Problem statement — Restate the listing below with no word altered.

Data listing —
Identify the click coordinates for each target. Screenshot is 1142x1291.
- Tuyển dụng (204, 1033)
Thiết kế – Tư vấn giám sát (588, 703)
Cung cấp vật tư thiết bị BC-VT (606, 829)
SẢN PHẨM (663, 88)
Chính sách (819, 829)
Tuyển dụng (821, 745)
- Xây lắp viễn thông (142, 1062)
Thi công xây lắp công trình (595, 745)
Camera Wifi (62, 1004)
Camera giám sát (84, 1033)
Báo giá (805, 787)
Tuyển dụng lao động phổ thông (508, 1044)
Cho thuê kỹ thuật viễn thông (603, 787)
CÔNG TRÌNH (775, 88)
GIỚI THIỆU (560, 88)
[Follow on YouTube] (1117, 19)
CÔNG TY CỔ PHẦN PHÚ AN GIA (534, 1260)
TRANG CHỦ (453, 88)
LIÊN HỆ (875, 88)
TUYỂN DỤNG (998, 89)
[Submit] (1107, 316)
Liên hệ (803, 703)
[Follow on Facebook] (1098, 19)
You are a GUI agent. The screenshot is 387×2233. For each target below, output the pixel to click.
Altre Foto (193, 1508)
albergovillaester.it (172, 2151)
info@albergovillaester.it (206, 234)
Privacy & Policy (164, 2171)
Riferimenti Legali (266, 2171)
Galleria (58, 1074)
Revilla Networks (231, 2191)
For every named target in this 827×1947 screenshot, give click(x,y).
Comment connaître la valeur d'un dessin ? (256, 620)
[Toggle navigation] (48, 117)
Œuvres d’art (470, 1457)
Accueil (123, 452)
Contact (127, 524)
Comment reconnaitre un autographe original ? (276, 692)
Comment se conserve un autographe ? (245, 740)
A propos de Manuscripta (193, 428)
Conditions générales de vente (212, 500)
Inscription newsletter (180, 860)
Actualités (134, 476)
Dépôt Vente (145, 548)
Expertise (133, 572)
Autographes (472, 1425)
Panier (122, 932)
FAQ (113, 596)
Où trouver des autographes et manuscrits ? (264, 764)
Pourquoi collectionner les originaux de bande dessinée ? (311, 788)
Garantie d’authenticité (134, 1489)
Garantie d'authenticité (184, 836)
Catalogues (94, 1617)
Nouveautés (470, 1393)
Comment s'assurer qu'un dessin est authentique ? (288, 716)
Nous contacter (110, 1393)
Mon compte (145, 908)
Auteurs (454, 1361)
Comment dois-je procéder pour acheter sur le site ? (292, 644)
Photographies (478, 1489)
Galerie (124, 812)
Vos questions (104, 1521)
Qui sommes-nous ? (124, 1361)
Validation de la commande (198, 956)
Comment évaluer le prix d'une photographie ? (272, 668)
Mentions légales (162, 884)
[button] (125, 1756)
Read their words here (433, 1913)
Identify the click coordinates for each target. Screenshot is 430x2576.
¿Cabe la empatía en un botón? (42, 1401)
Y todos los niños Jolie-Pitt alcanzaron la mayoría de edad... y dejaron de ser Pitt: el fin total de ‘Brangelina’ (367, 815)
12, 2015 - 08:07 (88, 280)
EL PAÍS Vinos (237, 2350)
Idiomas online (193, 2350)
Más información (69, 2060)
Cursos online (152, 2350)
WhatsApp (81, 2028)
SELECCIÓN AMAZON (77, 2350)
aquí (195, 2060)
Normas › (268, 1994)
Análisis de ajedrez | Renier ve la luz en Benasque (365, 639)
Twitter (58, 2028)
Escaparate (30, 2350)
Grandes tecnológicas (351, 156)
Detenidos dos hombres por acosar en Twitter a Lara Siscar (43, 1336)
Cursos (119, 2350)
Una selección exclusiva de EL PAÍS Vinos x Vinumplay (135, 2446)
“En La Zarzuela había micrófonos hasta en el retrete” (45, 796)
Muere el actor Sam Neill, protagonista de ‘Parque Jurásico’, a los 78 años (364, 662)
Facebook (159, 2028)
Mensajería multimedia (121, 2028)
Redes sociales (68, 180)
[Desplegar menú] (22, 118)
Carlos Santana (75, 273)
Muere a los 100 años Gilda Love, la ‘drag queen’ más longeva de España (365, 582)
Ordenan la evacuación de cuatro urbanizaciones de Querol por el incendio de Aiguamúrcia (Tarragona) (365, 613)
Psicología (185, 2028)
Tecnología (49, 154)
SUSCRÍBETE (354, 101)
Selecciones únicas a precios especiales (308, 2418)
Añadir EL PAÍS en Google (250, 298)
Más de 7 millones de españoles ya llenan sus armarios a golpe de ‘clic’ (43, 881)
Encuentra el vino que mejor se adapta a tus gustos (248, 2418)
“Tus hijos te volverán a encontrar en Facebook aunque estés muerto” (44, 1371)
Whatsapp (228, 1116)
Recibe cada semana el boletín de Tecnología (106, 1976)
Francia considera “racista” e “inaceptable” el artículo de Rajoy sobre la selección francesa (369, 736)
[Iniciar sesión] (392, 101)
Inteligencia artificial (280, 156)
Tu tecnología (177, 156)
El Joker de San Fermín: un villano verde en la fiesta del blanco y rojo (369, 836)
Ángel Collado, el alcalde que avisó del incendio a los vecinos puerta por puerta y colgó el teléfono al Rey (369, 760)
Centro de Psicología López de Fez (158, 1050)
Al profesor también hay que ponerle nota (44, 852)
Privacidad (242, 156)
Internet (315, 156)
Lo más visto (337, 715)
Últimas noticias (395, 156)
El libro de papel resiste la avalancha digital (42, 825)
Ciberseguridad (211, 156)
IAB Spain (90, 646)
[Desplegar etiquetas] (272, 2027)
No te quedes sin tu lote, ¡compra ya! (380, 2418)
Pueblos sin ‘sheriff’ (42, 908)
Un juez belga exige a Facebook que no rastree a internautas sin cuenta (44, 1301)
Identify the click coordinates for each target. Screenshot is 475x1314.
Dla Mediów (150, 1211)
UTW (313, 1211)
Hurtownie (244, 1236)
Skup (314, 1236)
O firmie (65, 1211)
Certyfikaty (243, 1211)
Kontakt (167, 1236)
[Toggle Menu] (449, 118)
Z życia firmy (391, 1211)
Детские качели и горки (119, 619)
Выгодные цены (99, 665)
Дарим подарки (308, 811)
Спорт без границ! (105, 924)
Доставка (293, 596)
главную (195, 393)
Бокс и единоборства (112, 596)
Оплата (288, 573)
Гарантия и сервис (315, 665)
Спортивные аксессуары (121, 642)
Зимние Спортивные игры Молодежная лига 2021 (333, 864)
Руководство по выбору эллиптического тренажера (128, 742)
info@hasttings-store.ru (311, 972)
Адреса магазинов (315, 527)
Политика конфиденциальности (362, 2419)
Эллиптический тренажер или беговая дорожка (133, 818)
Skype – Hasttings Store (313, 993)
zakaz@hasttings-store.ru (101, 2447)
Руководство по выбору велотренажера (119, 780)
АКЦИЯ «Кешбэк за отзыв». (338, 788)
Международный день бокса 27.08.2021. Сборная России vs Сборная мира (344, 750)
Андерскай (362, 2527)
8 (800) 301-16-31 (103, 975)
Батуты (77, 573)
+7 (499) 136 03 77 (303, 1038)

Expected answer —
Identify the click coordinates for each target. Screenshot is 1142x1291.
- Tuyển dụng (204, 1033)
Thiết kế – Tư vấn giám sát (588, 703)
Cung cấp vật tư thiết bị BC-VT (606, 829)
SẢN PHẨM (663, 88)
Chính sách (819, 829)
Tuyển dụng (821, 745)
- Xây lắp viễn thông (142, 1062)
Thi công xây lắp công trình (595, 745)
Camera Wifi (62, 1004)
Camera giám sát (84, 1033)
Báo giá (805, 787)
Tuyển dụng lao động phổ thông (508, 1044)
Cho thuê kỹ thuật viễn thông (603, 787)
CÔNG TRÌNH (775, 88)
GIỚI THIỆU (560, 88)
[Follow on YouTube] (1117, 19)
CÔNG TY CỔ PHẦN PHÚ AN GIA (534, 1260)
TRANG CHỦ (453, 88)
LIÊN HỆ (875, 88)
TUYỂN DỤNG (998, 89)
[Submit] (1107, 316)
Liên hệ (803, 703)
[Follow on Facebook] (1098, 19)
You are a GUI agent. The screenshot is 387×2233. For each target below, output the pixel to click.
Altre Foto (193, 1508)
albergovillaester.it (172, 2151)
info@albergovillaester.it (206, 234)
Privacy & Policy (164, 2171)
Riferimenti Legali (266, 2171)
Galleria (58, 1074)
Revilla Networks (231, 2191)
For every named target in this 827×1947 screenshot, give click(x,y).
Comment connaître la valeur d'un dessin ? (256, 620)
[Toggle navigation] (48, 117)
Œuvres d’art (470, 1457)
Accueil (123, 452)
Contact (127, 524)
Comment reconnaitre un autographe original ? (276, 692)
Comment se conserve un autographe ? (245, 740)
A propos de Manuscripta (193, 428)
Conditions générales de vente (212, 500)
Inscription newsletter (180, 860)
Actualités (134, 476)
Dépôt Vente (145, 548)
Expertise (133, 572)
Autographes (472, 1425)
Panier (122, 932)
FAQ (113, 596)
Où trouver des autographes et manuscrits ? (264, 764)
Pourquoi collectionner les originaux de bande dessinée ? (311, 788)
Garantie d’authenticité (134, 1489)
Garantie d'authenticité (184, 836)
Catalogues (94, 1617)
Nouveautés (470, 1393)
Comment s'assurer qu'un dessin est authentique ? (288, 716)
Nous contacter (110, 1393)
Mon compte (145, 908)
Auteurs (454, 1361)
Comment dois-je procéder pour acheter sur le site ? (292, 644)
Photographies (478, 1489)
Galerie (124, 812)
Vos questions (104, 1521)
Qui sommes-nous ? (124, 1361)
Validation de la commande (198, 956)
Comment évaluer le prix d'une photographie ? (272, 668)
Mentions légales (162, 884)
[button] (125, 1756)
Read their words here (433, 1913)
Identify the click coordinates for each target. Screenshot is 430x2576.
¿Cabe la empatía en un botón? (42, 1401)
Y todos los niños Jolie-Pitt alcanzaron la mayoría de edad... y dejaron de ser Pitt: el fin total de ‘Brangelina’ (367, 815)
12, 2015 - 08:07 (88, 280)
EL PAÍS Vinos (237, 2350)
Idiomas online (193, 2350)
Más información (69, 2060)
Cursos online (152, 2350)
WhatsApp (81, 2028)
SELECCIÓN AMAZON (77, 2350)
aquí (195, 2060)
Normas › (268, 1994)
Análisis de ajedrez | Renier ve la luz en Benasque (365, 639)
Twitter (58, 2028)
Escaparate (30, 2350)
Grandes tecnológicas (351, 156)
Detenidos dos hombres por acosar en Twitter a Lara Siscar (43, 1336)
Cursos (119, 2350)
Una selección exclusiva de EL PAÍS Vinos x Vinumplay (135, 2446)
“En La Zarzuela había micrófonos hasta en el retrete” (45, 796)
Muere el actor Sam Neill, protagonista de ‘Parque Jurásico’, a los 78 años (364, 662)
Facebook (159, 2028)
Mensajería multimedia (121, 2028)
Redes sociales (68, 180)
[Desplegar menú] (22, 118)
Carlos Santana (75, 273)
Muere a los 100 años Gilda Love, la ‘drag queen’ más longeva de España (365, 582)
Ordenan la evacuación de cuatro urbanizaciones de Querol por el incendio de Aiguamúrcia (Tarragona) (365, 613)
Psicología (185, 2028)
Tecnología (49, 154)
SUSCRÍBETE (354, 101)
Selecciones únicas a precios especiales (308, 2418)
Añadir EL PAÍS en Google (250, 298)
Más de 7 millones de españoles ya llenan sus armarios a golpe de ‘clic’ (43, 881)
Encuentra el vino que mejor se adapta a tus gustos (248, 2418)
“Tus hijos te volverán a encontrar en Facebook aunque estés muerto” (44, 1371)
Whatsapp (228, 1116)
Recibe cada semana el boletín de Tecnología (106, 1976)
Francia considera “racista” e “inaceptable” el artículo de Rajoy sobre la selección francesa (369, 736)
[Iniciar sesión] (392, 101)
Inteligencia artificial (280, 156)
Tu tecnología (177, 156)
El Joker de San Fermín: un villano verde en la fiesta del blanco y rojo (369, 836)
Ángel Collado, el alcalde que avisó del incendio a los vecinos puerta por puerta y colgó el teléfono al Rey (369, 760)
Centro de Psicología López de Fez (158, 1050)
Al profesor también hay que ponerle nota (44, 852)
Privacidad (242, 156)
Internet (315, 156)
Lo más visto (337, 715)
Últimas noticias (395, 156)
El libro de papel resiste la avalancha digital (42, 825)
Ciberseguridad (211, 156)
IAB Spain (90, 646)
[Desplegar etiquetas] (272, 2027)
No te quedes sin tu lote, ¡compra ya! (380, 2418)
Pueblos sin ‘sheriff’ (42, 908)
Un juez belga exige a Facebook que no rastree a internautas sin cuenta (44, 1301)
Identify the click coordinates for each target. Screenshot is 475x1314.
Dla Mediów (150, 1211)
UTW (313, 1211)
Hurtownie (244, 1236)
Skup (314, 1236)
O firmie (65, 1211)
Certyfikaty (243, 1211)
Kontakt (167, 1236)
[Toggle Menu] (449, 118)
Z życia firmy (391, 1211)
Детские качели и горки (119, 619)
Выгодные цены (99, 665)
Дарим подарки (308, 811)
Спорт без границ! (105, 924)
Доставка (293, 596)
главную (195, 393)
Бокс и единоборства (112, 596)
Оплата (288, 573)
Гарантия и сервис (315, 665)
Спортивные аксессуары (121, 642)
Зимние Спортивные игры Молодежная лига 2021 (333, 864)
Руководство по выбору эллиптического тренажера (128, 742)
info@hasttings-store.ru (311, 972)
Адреса магазинов (315, 527)
Политика конфиденциальности (362, 2419)
Эллиптический тренажер или беговая дорожка (133, 818)
Skype – Hasttings Store (313, 993)
zakaz@hasttings-store.ru (101, 2447)
Руководство по выбору велотренажера (119, 780)
АКЦИЯ «Кешбэк за отзыв». (338, 788)
Международный день бокса 27.08.2021. Сборная России vs Сборная мира (344, 750)
Андерскай (362, 2527)
8 (800) 301-16-31 (103, 975)
Батуты (77, 573)
+7 (499) 136 03 77 (303, 1038)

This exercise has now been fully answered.